Преступников называли локко. И нас заставляли ходить строевым шагом по дворику Никомеде Бьянки и кричать: «Смерть локко! Смерть локко!» Жандармы в своих жилетах были так омерзительны, что мы прониклись к этим локко самыми нежными чувствами и на парадах полиции размахивали трехцветными флагами для них, закованных в кандалы. Когда они это заметили, им пришлось отменить поездки на поезде и в каретах и, думаю, в конечном счете закрыть и «Никомеде Бьянки».
А в «Санта Мария Фориспортам», наоборот, приехал король Виктор Эммануил. После охоты в Гран Боско делла Мезола.
На протяжении всей церемонии он так и не вышел из кареты и высунул наружу только руку в перчатке, чтобы дать благословение и бросить кошелек с золотыми монетами бдящим и надзирающим после того, как ему спели арию из оперы «Дон Карлос». Он соизволил выслушать чтение прошений и концерт духового оркестра, но карета не сдвинулась ни на сантиметр, и дверцы ее остались закрытыми, как у стоящего посреди двора катафалка.
Король, говорили, боится умереть. Он боится микробов и выстрелов.
Ночью состоялся бал, и мы слушали музыку из дортуара. И тогда мы увидели короля перед собой: одного, на пороге. Казалось, он доволен, что один и что потерялся. На нем было пальто с меховым воротником, и он озирался по сторонам, высоко подняв лампу. Когда он прошел через дортуар, даже не взглянув на ряды наших кроватей, по звуку шагов можно было подумать, что он хромает, и я прочла у него на лице печаль о Королеве Маргарите, которая меня так поражала на его фотографиях.
На противоположной стене была роспись, изображающая какого-то святого, с лицом бледным и похожим на обезьянье, в окружении своры странных и счастливых собак, поэтому в Санта Мария его называли Собачьим святым. Король подошел и осветил стену, на которой влажность выела краски.
Он исчез за маленькой темной дверцей.
Когда разразился скандал с «Пием V», выяснилось, что наберется больше сотни девочек, которых монахини из этого заведения продавали любому, у кого были деньги. Даже, как говорили, посредникам борделей. От моста Кьяре сестры, которых называли навозницами, прочесывали долину По до Донады, Мезолы и Пунте ди Майстра. Они заходили в дома крестьян и лодочников, уговаривая отцов и матерей, убеждая их отказаться от веры в существование Орки Форкины и платя наличными за угрызения совести. Они набивали девочек в клетки, прицепленные к повозкам, и комнаты «Пия V» тоже были клетками, в которых на того, кто бунтовал, надевали смирительную рубашку. Били нас по плечам, чтобы не повредить почки и половые органы.

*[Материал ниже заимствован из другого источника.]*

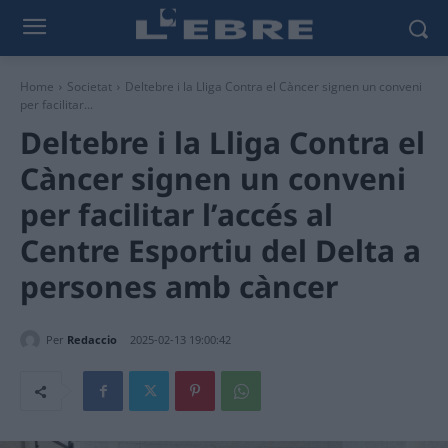
Home
Societat
Deltebre i la Lliga Contra el Càncer signen un conveni
per facilitar...
Deltebre i la Lliga Contra el
Càncer signen un conveni
per facilitar l’accés al
Centre Esportiu del Delta a
persones amb càncer
Per
Redaccio
2025-02-13 19:00:42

Тех, у кого были менструации, погружали в ванну, которая называлась Купель Крови, утверждая, что это уменьшает боль и очищает от стыда. Кровотечение усиливалось, и я слышала, как мои подружки всхлипывают, сидя в воде.
Они устраивали такие вещи, что, узнай о них Парменио, он обязательно сказал бы, что никогда еще Бог так тесно не смешивался с Био. Например, нас заставляли есть плаценту животных, потому что от этого мы станем более плодовитыми матерями; рисовать красного зверя с самыми отталкивающими формами, какие мы могли вообразить, чтобы потом возбуждаться в своем кругу, с маниакальным вниманием вглядываясь в эти формы и наказывая нас за то, что мы вообразили, забывая, что сами приказали это сделать. Или заставляли нас усаживаться в амбаре вокруг барабана, который назывался бука и издавал похоронный звук, и смазывали нам уши и грудь мазью, которая на веки вечные спасет нас от Био.
Мне удалось избежать mestia, то есть продажи. Нас выстраивали во дворе, и мужчины, и женщины, которые приезжали с видом безмятежных туристов, и которых я запомнила опирающимися на трости и шелковые зонтики, производили смотр, оценивая нас по выражению лица и фигуре. Они брали нас за подбородок и запрокидывали голову, охваченные жаждой обнаружить в наших чертах свой нос, свои глаза, свой рот.
Они приезжали купить подобие самих себя.
Если они останавливались передо мной, я поступала, как зверь из Калуннии, который, если на него напасть, способен превратиться в любое другое животное или растение. Я изменяла выражение лица так, чтобы не походить ни на кого.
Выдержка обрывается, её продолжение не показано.